All that work aside, there’s the added burden of just accomplishing everyday tasks. Unloading the dishes, once you’ve got a toddler interested in “helping,” means pulling out dishes while you quickly scan the racks for something he can “put away” (i.e., shove into a random cabinet for you to hopefully find later) that won’t shatter when he drops it. Painting a door means giving him a little brush and a cup of water for paint and repeatedly steering him away from your open paint can.

A nice thing about building a workbench for three year-olds is they don’t know enough to judge your craftsmanship.

It’s easy to adopt a mindset that our little ones are obstacles around whom we must work, rather than workers in training. We’re busy enough as it is, after all. Teaching them how to help with a task makes it take three times as long.

But they’re wired to work, aren’t they? It’s why they get into our toolboxes and climb onto our desk chairs and pretend they’re us. Even the busiest parent has noticed how working alongside us can calm and center a child.

When my oldest son was four, I cut an attic door in our ceiling and nailed in plyboard flooring.

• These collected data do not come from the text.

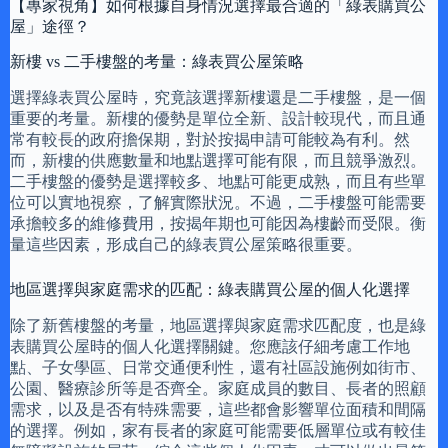
【專家視角】如何根據自身情況選擇最合適的「綠表購買公
屋」途徑？
新樓 vs 二手樓盤的考量：綠表買公屋策略
選擇綠表買公屋時，究竟該選擇新樓還是二手樓盤，是一個
重要的考量。新樓的優勢是單位全新、設計較現代，而且通
常有較長的政府擔保期，對於按揭申請可能較為有利。然
而，新樓的供應數量和地點選擇可能有限，而且競爭激烈。
二手樓盤的優勢是選擇較多、地點可能更成熟，而且有些單
位可以實地視察，了解實際狀況。不過，二手樓盤可能需要
承擔較多的維修費用，按揭年期也可能因為樓齡而受限。衡
量這些因素，形成自己的綠表買公屋策略很重要。
地區選擇與家庭需求的匹配：綠表購買公屋的個人化選擇
除了新舊樓盤的考量，地區選擇與家庭需求匹配度，也是綠
表購買公屋時的個人化選擇關鍵。您應該仔細考慮工作地
點、子女學區、日常交通便利性，還有社區設施例如街市、
公園、醫療診所等是否齊全。家庭成員的數目、長者的照顧
需求，以及是否有特殊需要，這些都會影響單位面積和間隔
的選擇。例如，家有長者的家庭可能需要低層單位或有較佳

He put on his toy tool belt and hard hat, and was so insistent on helping that I finally took him up and put him to “work” hammering and painting. It was a summer day in the South, and the attic was sweltering. But he stayed up there with me for hours, his attitude far better than my own.

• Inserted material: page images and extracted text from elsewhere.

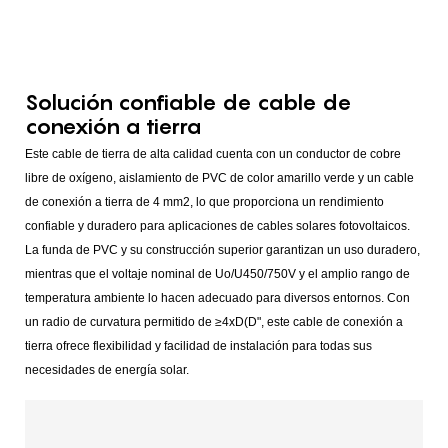
Solución confiable de cable de
conexión a tierra
Este cable de tierra de alta calidad cuenta con un conductor de cobre
libre de oxígeno, aislamiento de PVC de color amarillo verde y un cable
de conexión a tierra de 4 mm2, lo que proporciona un rendimiento
confiable y duradero para aplicaciones de cables solares fotovoltaicos.
La funda de PVC y su construcción superior garantizan un uso duradero,
mientras que el voltaje nominal de Uo/U450/750V y el amplio rango de
temperatura ambiente lo hacen adecuado para diversos entornos. Con
un radio de curvatura permitido de ≥4xD(D", este cable de conexión a
tierra ofrece flexibilidad y facilidad de instalación para todas sus
necesidades de energía solar.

When my 15 year-old was three, he would follow me on his tricycle as I drove our riding mower. When it came time to push mow, he’d get out his toy mower and push along behind me. And when I started in with the weed whacker, he’d follow along with a hockey stick. He’d spend every minute of the three hours I was out there in the hot sun, working just as hard as I did. And he loved it.

He hasn’t yet figured out why his chainsaw isn’t taking this tree down.

Now that several of my sons are older, I look back on all the ways I squandered their inclination toward work. I was too busy trying to get my own projects done, forgetting that my most important work is raising them. Even today, when I conjure work for one of them to do alongside me, that cheerful camaraderie returns, and it makes me feel the way I imagine we were crafted to feel about work, before we made it about the dollars we pocket rather than the things we create.

And because in many ways I’ve had a restart as a father, with these unexpected toddler twins, I’m trying to do better.

Our littlest ones celebrated their third birthday last week, and even though the rest of the world is quarantined they don’t know it, because their parents and every brother but our Marine are here, and that pretty much is their world. We had a wrestling tournament in our back yard, and a nail-hammering contest, and limbo (we needed something a three year-old could win), and other feats of daring. And as I watched my older sons take care of their little brothers, I realized there’s another work they lean into with joy, which is the work of fathering. And I certainly can’t claim an ounce of credit for it. It feels like something that happened in spite of me, with all my grumpiness and self-obsession. It feels like something entirely unearned. It feels like grace.